Em covidês, porém, acabo de ouvir que temos que «aumentar a capacidade de testar» e que devemos «testar os nossos idosos». Mas não é precisamente isso o que mais temos feito até agora? Testá-los, sim, «pô-los à prova», ver se resistem ou não resistem assim, a frio, a sós, sem a mão quente dos que amam e o estetoscópio frio daqueles a quem tanto precisam de confiar a sua muita dúvida e pouca vida. Testar na acepção de «submeter(-se) a um teste médico» é neologismo acabadinho de nascer, mas infectado, de filiação anglófona. É claro que, se todos os dias há dias novos, é para que haja coisas novas, incluindo palavras novas e usos novos de palavras velhas. Mas que há de errado com o velhinho e despretensioso fazer testes, maravilhosamente polivalente? Foi varrido pela onda dos anglicismos, ou não há tempo a perder com perífrases rasas, para fazer testes, para dizer que foram positivos ou negativos, que deram negativo ou positivo?

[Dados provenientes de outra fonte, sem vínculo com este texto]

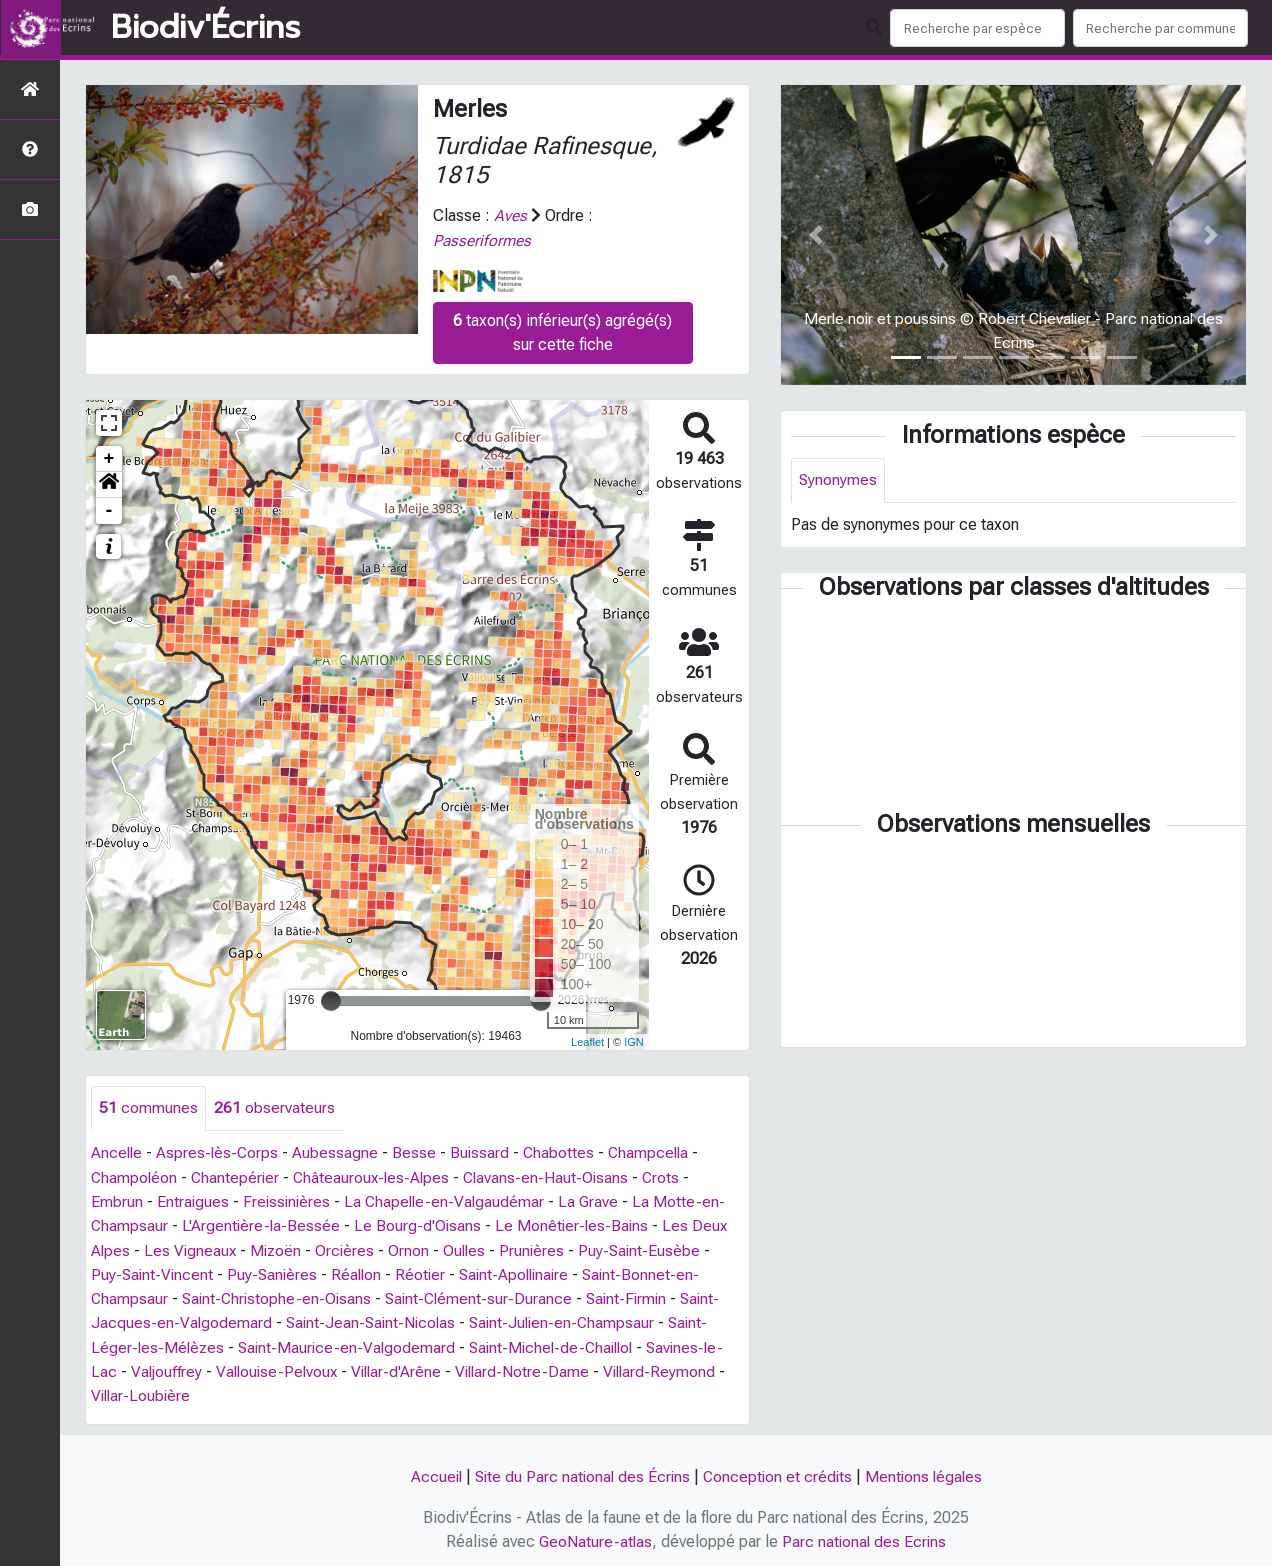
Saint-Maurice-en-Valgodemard (351, 1344)
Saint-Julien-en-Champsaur (571, 1320)
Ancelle (117, 1152)
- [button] (109, 510)
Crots (672, 1176)
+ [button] (109, 458)
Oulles (471, 1248)
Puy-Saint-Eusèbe (649, 1248)
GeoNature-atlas (594, 1537)
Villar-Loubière (142, 1392)
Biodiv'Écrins (205, 28)
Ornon (414, 1248)
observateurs (274, 1107)
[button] (109, 484)
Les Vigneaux (192, 1248)
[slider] (331, 1000)
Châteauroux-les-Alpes (377, 1176)
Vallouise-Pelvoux (282, 1368)
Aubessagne (339, 1152)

Testar positivo, então, ascende directamente à categoria de idiomatismo do covidês. Testas positivo quando és positivamente posto à prova? Não, fazem-te um teste e o teu teste atesta que está(s) positivo. Mas então não és tu que testas, testam-te, não, fazem-te apenas um teste, que até deviam ser dois, mas não há testes... Ups, não percebi, mas eu sou do Norte... tu percebeste? Se és do Norte e não percebeste[,] finge que percebeste, senão testas negativo no teste da inteligência regional.

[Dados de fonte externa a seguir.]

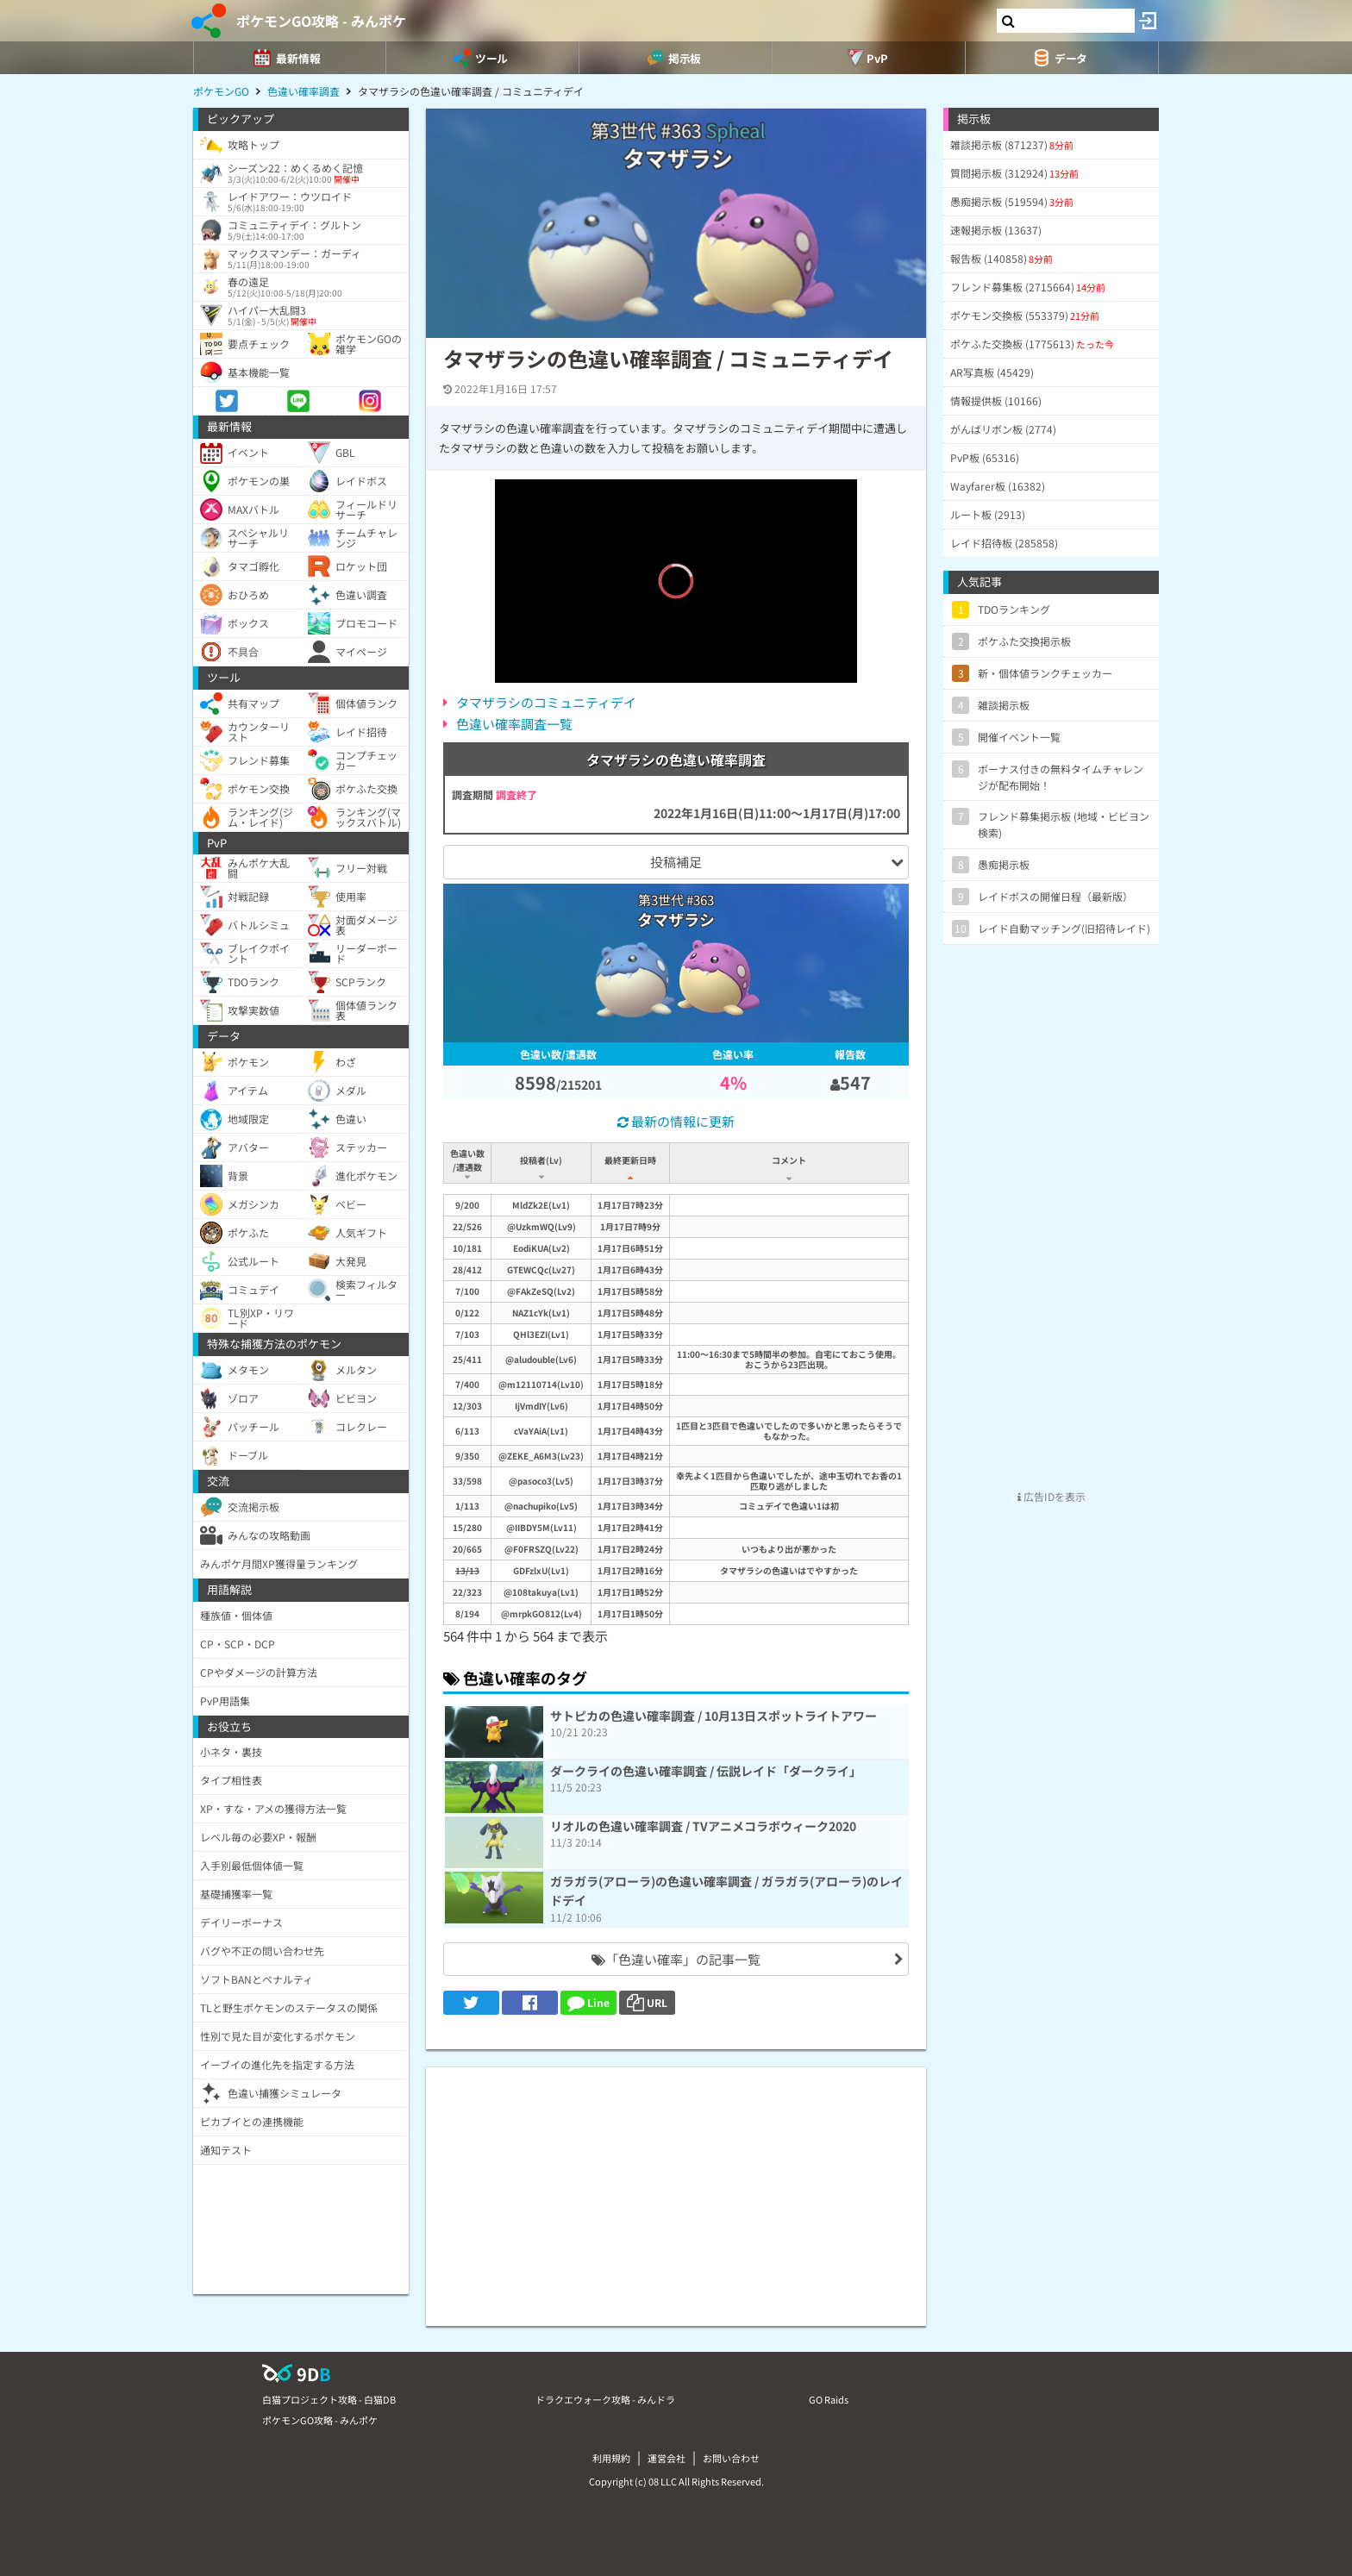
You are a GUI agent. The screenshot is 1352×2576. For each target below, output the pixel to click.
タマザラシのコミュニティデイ (546, 702)
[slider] (676, 644)
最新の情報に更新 (676, 1121)
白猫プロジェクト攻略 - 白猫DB (329, 2399)
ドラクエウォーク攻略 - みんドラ (605, 2399)
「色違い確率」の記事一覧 (676, 1959)
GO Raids (828, 2399)
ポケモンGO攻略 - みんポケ (321, 20)
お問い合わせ (731, 2458)
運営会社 (666, 2458)
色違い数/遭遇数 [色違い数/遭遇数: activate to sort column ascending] (467, 1160)
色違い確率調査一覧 (514, 724)
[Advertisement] (676, 2188)
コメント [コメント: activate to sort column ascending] (789, 1160)
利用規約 (611, 2458)
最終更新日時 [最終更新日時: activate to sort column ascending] (630, 1160)
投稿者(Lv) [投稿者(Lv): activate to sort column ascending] (541, 1160)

N.E. — O glossário O léxico da covid-19 tem um triplo e exclusivo objetivo: 1) O registo lexical dos termos e expressões (neologismos e, até, mero jargão,inclusive) marcantes deste período da pandemia do novo coronavírus, com os respetivos significados e contextos, com a particular atenção àqueles que se revelam mais densos ou mais afastados dos conhecimentos do falante comum de português, e sempre com a devida remissão a fontes científicas (caso dos termos médicos) e autorais (v.g., frases de organismos e autoridades sanitárias e governamentais); 2) A contribuição, em simultâneo, para "memória futura", desta nova realidade vocabular na língua portuguesa.; 3) A criação de um corpus alargado do léxico especificamente relacionado com as várias áreas da pandemia, com vista a possibilitar futuras reflexões e/ou investigações linguísticas.
Os pareceres sobre a aceitabilidade de termos ou de expressões que vão surgindo dia a dia têm destaque nas Aberturas e no Consultório, no escrupuloso cumprimento da razão de ser Ciberdúvidas da Língua Portuguesa (e não apenas "Covidúvidas", como acintosamente lhe chama a professora Anabela Leal de Barros). Já lá vão 24 anos de cumprimento da missão de esclarecimento, gracioso e universal, de todos os seus consulentes, por esse mundo fora. Foi o caso específico da controversa expressão «testar positivo/negativo», como se pode (re)ler aqui.
Artigo publicado no Boletim Informativo ILCH, n.º 7 | maio 2020 | Edição Especial. Escrito segundo a norma ortográfica de 1945.